TASK INPUT: Begin

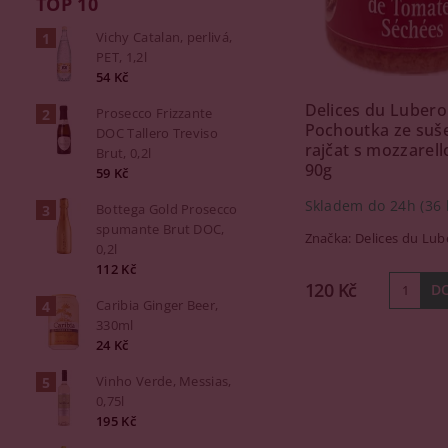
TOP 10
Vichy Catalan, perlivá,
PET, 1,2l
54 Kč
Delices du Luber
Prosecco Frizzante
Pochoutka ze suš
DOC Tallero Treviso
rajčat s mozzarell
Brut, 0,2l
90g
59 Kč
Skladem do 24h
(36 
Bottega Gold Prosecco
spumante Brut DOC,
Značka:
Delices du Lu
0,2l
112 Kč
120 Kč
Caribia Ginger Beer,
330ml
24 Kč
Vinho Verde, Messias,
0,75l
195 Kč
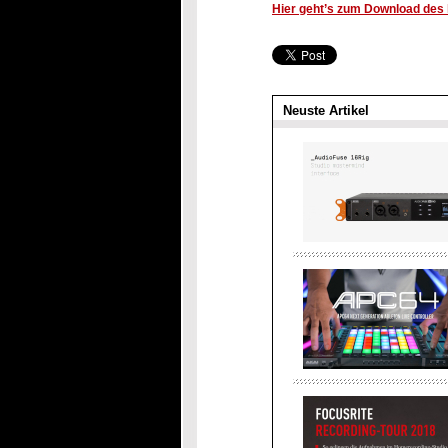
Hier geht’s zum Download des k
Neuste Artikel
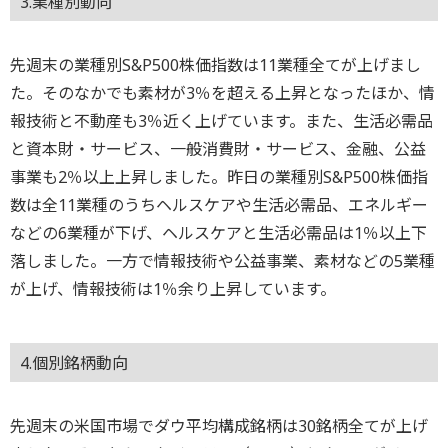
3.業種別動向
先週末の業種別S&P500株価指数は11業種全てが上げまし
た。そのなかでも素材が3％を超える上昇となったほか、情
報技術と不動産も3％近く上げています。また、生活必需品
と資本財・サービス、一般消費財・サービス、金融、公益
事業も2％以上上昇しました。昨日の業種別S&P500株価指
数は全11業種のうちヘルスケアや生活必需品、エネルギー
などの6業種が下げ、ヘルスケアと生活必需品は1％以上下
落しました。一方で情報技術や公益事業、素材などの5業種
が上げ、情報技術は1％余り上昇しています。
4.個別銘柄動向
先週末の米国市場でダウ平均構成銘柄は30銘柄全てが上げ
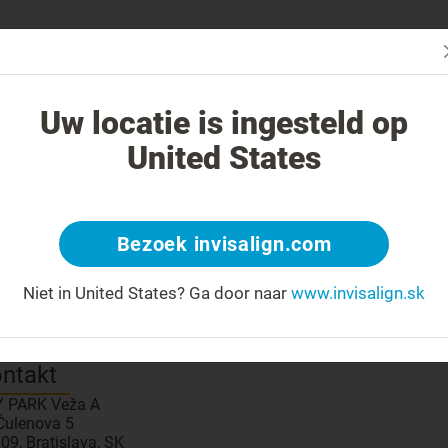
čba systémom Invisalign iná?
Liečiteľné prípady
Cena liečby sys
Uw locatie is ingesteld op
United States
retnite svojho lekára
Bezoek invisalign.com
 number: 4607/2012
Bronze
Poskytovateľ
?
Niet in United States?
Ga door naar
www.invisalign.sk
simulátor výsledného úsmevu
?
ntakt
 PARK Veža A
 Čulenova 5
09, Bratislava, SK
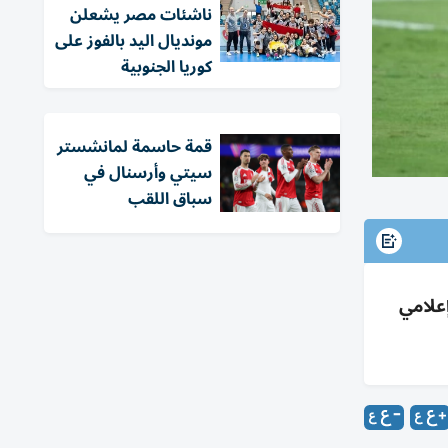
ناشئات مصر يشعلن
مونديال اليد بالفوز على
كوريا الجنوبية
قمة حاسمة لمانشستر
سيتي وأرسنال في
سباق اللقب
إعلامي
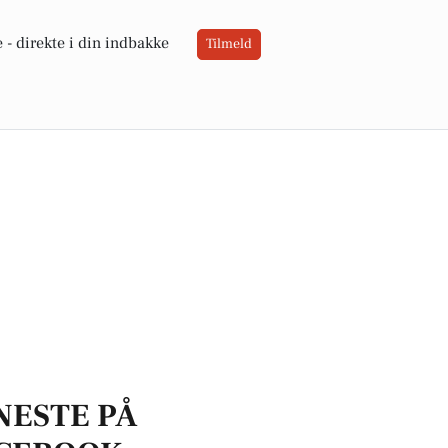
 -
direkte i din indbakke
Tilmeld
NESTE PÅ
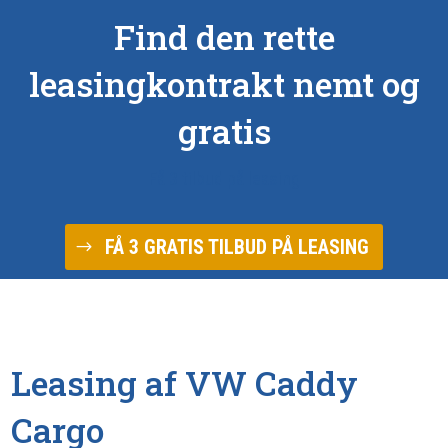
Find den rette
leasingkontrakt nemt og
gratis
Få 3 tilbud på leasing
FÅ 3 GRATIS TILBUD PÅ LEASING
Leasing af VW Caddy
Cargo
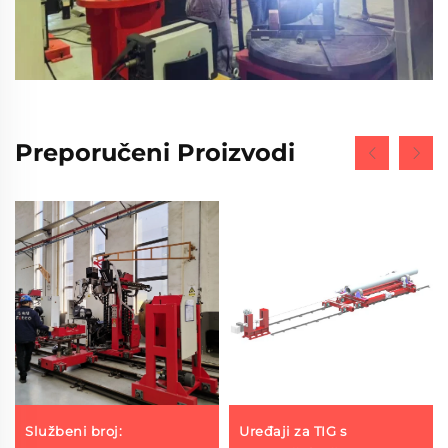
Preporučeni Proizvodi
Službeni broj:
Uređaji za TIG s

TASK INPUT: End

» TASK INSTRUCTIONS
Write every line above out again exactly; pictures do not belong in the copy.

» RESPONSE TO THE EXERCISE
TOP 10
Vichy Catalan, perlivá,
PET, 1,2l
54 Kč
Delices du Luber
Prosecco Frizzante
Pochoutka ze suš
DOC Tallero Treviso
rajčat s mozzarell
Brut, 0,2l
90g
59 Kč
Skladem do 24h
(36 
Bottega Gold Prosecco
spumante Brut DOC,
Značka:
Delices du Lu
0,2l
112 Kč
120 Kč
Caribia Ginger Beer,
330ml
24 Kč
Vinho Verde, Messias,
0,75l
195 Kč
Hier geht’s zum Download des k
Neuste Artikel
3.業種別動向
先週末の業種別S&P500株価指数は11業種全てが上げまし
た。そのなかでも素材が3％を超える上昇となったほか、情
報技術と不動産も3％近く上げています。また、生活必需品
と資本財・サービス、一般消費財・サービス、金融、公益
事業も2％以上上昇しました。昨日の業種別S&P500株価指
数は全11業種のうちヘルスケアや生活必需品、エネルギー
などの6業種が下げ、ヘルスケアと生活必需品は1％以上下
落しました。一方で情報技術や公益事業、素材などの5業種
が上げ、情報技術は1％余り上昇しています。
4.個別銘柄動向
先週末の米国市場でダウ平均構成銘柄は30銘柄全てが上げ
čba systémom Invisalign iná?
Liečiteľné prípady
Cena liečby sys
Uw locatie is ingesteld op
United States
retnite svojho lekára
Bezoek invisalign.com
 number: 4607/2012
Bronze
Poskytovateľ
?
Niet in United States?
Ga door naar
www.invisalign.sk
simulátor výsledného úsmevu
?
ntakt
 PARK Veža A
 Čulenova 5
09, Bratislava, SK
ناشئات مصر يشعلن
مونديال اليد بالفوز على
كوريا الجنوبية
قمة حاسمة لمانشستر
سيتي وأرسنال في
سباق اللقب
إعلامي
 -
direkte i din indbakke
Tilmeld
NESTE PÅ
Find den rette
leasingkontrakt nemt og
gratis
Få 3 tilbud på leasing
FÅ 3 GRATIS TILBUD PÅ LEASING
Leasing af VW Caddy
Cargo
Preporučeni Proizvodi
Službeni broj:
Uređaji za TIG s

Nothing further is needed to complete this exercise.